▶ [What to work on]: Please tally the lines in the records that include the word "protection" and answer with the bare number.

▶ [Data to process]:

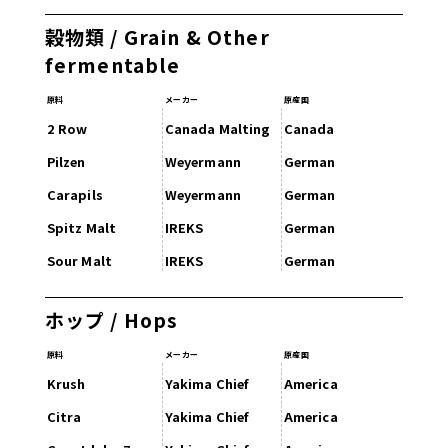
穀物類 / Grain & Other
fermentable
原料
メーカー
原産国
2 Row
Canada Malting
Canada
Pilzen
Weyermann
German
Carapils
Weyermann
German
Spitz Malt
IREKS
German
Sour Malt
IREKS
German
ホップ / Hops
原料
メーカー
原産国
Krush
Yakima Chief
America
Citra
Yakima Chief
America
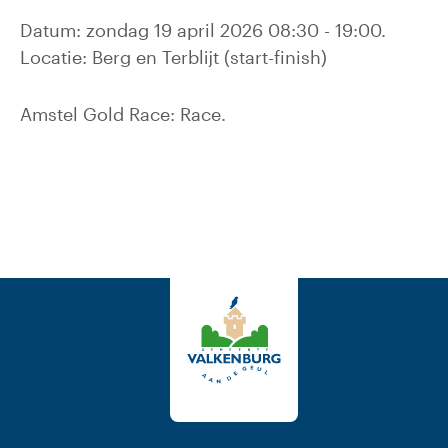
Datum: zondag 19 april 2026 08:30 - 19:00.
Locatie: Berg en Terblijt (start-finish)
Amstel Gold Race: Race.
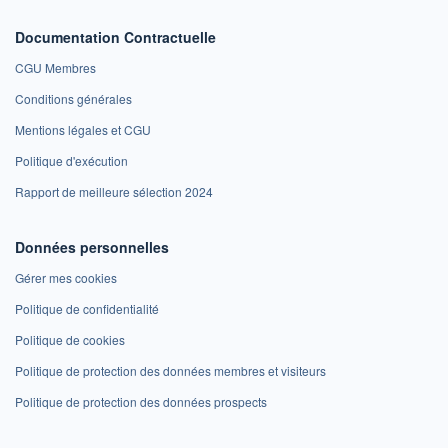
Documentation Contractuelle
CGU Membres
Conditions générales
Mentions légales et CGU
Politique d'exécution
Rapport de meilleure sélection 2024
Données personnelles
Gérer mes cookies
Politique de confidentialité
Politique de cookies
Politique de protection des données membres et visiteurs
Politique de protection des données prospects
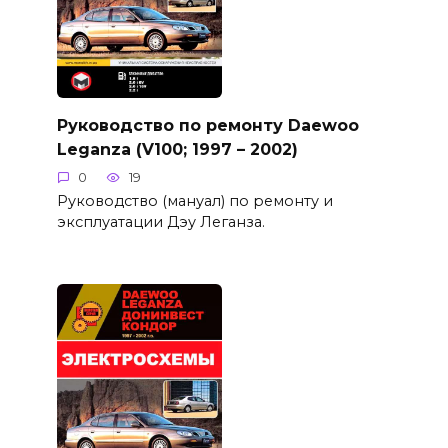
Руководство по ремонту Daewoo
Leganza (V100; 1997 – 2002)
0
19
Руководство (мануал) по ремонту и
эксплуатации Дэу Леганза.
---
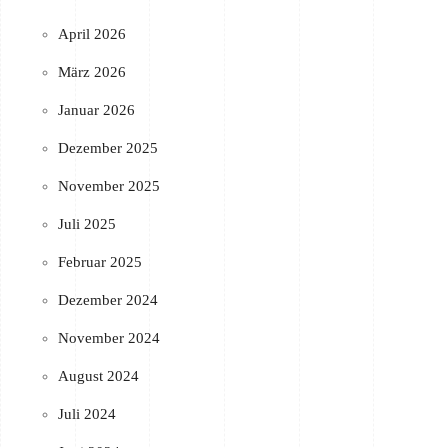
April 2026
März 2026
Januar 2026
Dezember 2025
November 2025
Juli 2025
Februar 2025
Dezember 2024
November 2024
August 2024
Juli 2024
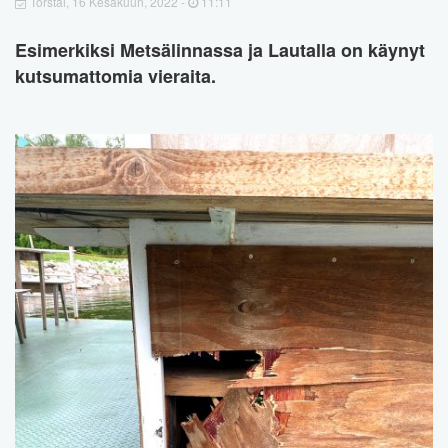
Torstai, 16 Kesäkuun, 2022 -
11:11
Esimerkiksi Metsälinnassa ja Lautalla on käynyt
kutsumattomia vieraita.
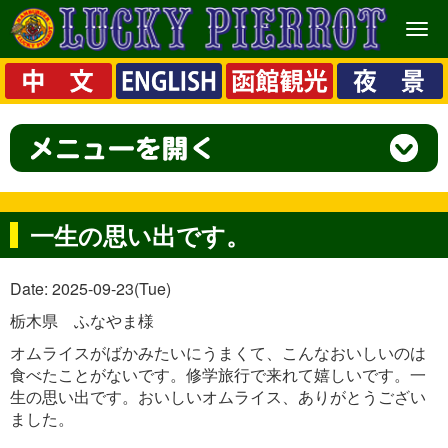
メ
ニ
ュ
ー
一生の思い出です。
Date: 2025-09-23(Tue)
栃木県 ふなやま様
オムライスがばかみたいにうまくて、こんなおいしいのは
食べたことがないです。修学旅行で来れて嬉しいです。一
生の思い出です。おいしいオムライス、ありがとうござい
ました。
---
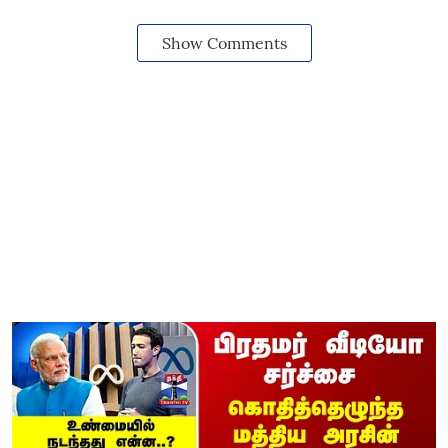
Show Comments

▶ [Your solution]: 2